Chapter 1 — Introduction

Companion material for Chapter 1. The lecture motivates why randomness and stochastic signals matter and how they arise in communication systems.


§ 1.1 Why This Course?

Goals

What Is Randomness?

We use probability in everyday language. But what do we mean?

Even the canonical coin flip is less obvious as it might first seem:

“How random is a coin toss?” — Veritasium. The lecture’s opening question made concrete.

The nature of randomness is a subject of significant philosophical debate, which we will largely ignore in this course. However, this article may provide some useful insights if you are interested: What is randomness?.

CautionPseudo-random number generators (PRNGs)

Pseudo-random number generators (PRNGs) are deterministic algorithms that generate sequences intended to mimic randomness. A famous method is the Mersenne Twister.

Uncertainty

Rather than randomness, we consider (epistemic) uncertainty. Edwin T. Jaynes advocated viewing probability theory as the logic of science, i.e., as a method for reasoning under uncertainty.

Why Stochastic Signals?

NoteStochastic Signals

All real-world signals are partly stochastic, including those from sensors, images, audio, stock prices, and weather.

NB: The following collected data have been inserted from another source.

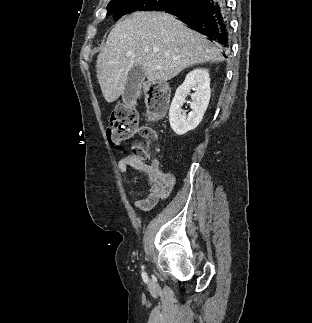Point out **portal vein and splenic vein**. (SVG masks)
Returning a JSON list of instances; mask_svg holds the SVG:
<instances>
[{"label":"portal vein and splenic vein","mask_w":312,"mask_h":323,"mask_svg":"<svg viewBox=\"0 0 312 323\" xmlns=\"http://www.w3.org/2000/svg\"><path fill=\"white\" fill-rule=\"evenodd\" d=\"M157 68H161V66H157Z\"/></svg>","instance_id":"portal-vein-and-splenic-vein-1"}]
</instances>
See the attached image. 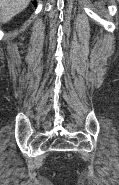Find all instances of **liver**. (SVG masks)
Masks as SVG:
<instances>
[{"mask_svg": "<svg viewBox=\"0 0 119 185\" xmlns=\"http://www.w3.org/2000/svg\"><path fill=\"white\" fill-rule=\"evenodd\" d=\"M31 0H0L2 13L0 19L3 23L10 21L15 15L23 11Z\"/></svg>", "mask_w": 119, "mask_h": 185, "instance_id": "liver-1", "label": "liver"}]
</instances>
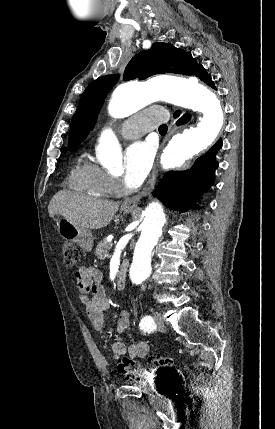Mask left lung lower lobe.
Instances as JSON below:
<instances>
[{
    "label": "left lung lower lobe",
    "mask_w": 275,
    "mask_h": 429,
    "mask_svg": "<svg viewBox=\"0 0 275 429\" xmlns=\"http://www.w3.org/2000/svg\"><path fill=\"white\" fill-rule=\"evenodd\" d=\"M197 77L207 85L215 89L214 83L206 70L200 68ZM180 112L176 111L174 116H179ZM190 119L189 114L183 115L177 125L187 123ZM222 147V141L219 140L205 155L199 157L191 169L186 171H169L159 183L153 195L159 197L164 204L171 209H200L195 204H189V200L206 191L214 183L215 170L218 162L215 160L217 151Z\"/></svg>",
    "instance_id": "left-lung-lower-lobe-1"
}]
</instances>
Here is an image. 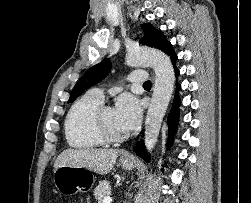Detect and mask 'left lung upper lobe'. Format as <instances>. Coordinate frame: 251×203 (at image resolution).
<instances>
[{
	"mask_svg": "<svg viewBox=\"0 0 251 203\" xmlns=\"http://www.w3.org/2000/svg\"><path fill=\"white\" fill-rule=\"evenodd\" d=\"M141 28L144 31V36L140 40L141 44L164 51L166 46L170 43L166 40L163 33L160 30L154 28L150 23L141 25ZM110 69L111 62L107 58L89 68L75 85L68 102L73 101L86 89L103 80L110 72Z\"/></svg>",
	"mask_w": 251,
	"mask_h": 203,
	"instance_id": "obj_1",
	"label": "left lung upper lobe"
}]
</instances>
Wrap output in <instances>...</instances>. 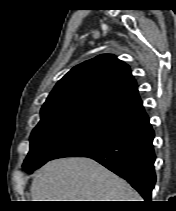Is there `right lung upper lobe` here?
<instances>
[{"label":"right lung upper lobe","mask_w":176,"mask_h":211,"mask_svg":"<svg viewBox=\"0 0 176 211\" xmlns=\"http://www.w3.org/2000/svg\"><path fill=\"white\" fill-rule=\"evenodd\" d=\"M142 107L130 67L102 54L72 68L54 87L41 115L66 114L102 121Z\"/></svg>","instance_id":"obj_1"}]
</instances>
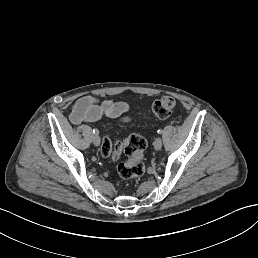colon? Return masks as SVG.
<instances>
[{
	"label": "colon",
	"mask_w": 258,
	"mask_h": 258,
	"mask_svg": "<svg viewBox=\"0 0 258 258\" xmlns=\"http://www.w3.org/2000/svg\"><path fill=\"white\" fill-rule=\"evenodd\" d=\"M176 102L170 96H164L156 100L152 105L153 115L159 119L168 118ZM147 143L143 136L132 134L122 141L113 142L109 137L102 140L100 152L104 157L112 160H118L122 154L127 156L124 162H121L117 171L124 180H135L141 177L145 171L143 154Z\"/></svg>",
	"instance_id": "5ec220e1"
}]
</instances>
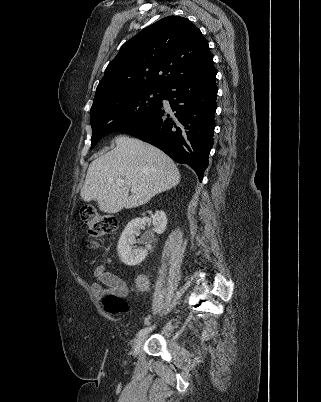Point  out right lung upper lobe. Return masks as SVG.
<instances>
[{"label":"right lung upper lobe","mask_w":321,"mask_h":402,"mask_svg":"<svg viewBox=\"0 0 321 402\" xmlns=\"http://www.w3.org/2000/svg\"><path fill=\"white\" fill-rule=\"evenodd\" d=\"M212 63L209 45L191 21L165 17L124 43L107 66L93 105L124 93L165 89L178 78Z\"/></svg>","instance_id":"right-lung-upper-lobe-1"}]
</instances>
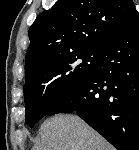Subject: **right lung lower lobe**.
<instances>
[{"label": "right lung lower lobe", "instance_id": "98d812e1", "mask_svg": "<svg viewBox=\"0 0 139 150\" xmlns=\"http://www.w3.org/2000/svg\"><path fill=\"white\" fill-rule=\"evenodd\" d=\"M76 113L118 150H139V15L100 50L91 75L48 113Z\"/></svg>", "mask_w": 139, "mask_h": 150}]
</instances>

Top: an STFT of speech (“Es war einmal ein Mann”). Bottom: the signal’s waveform. Source: https://bastibe.de/

Transmission Scheme

Block diagram of a digital communication chain: source, encoder, channel (with noise), decoder, sink.
TipInformation

Only stochastic signals carry information. If there is no uncertainty about a signal before observing it, then observing it provides no new information.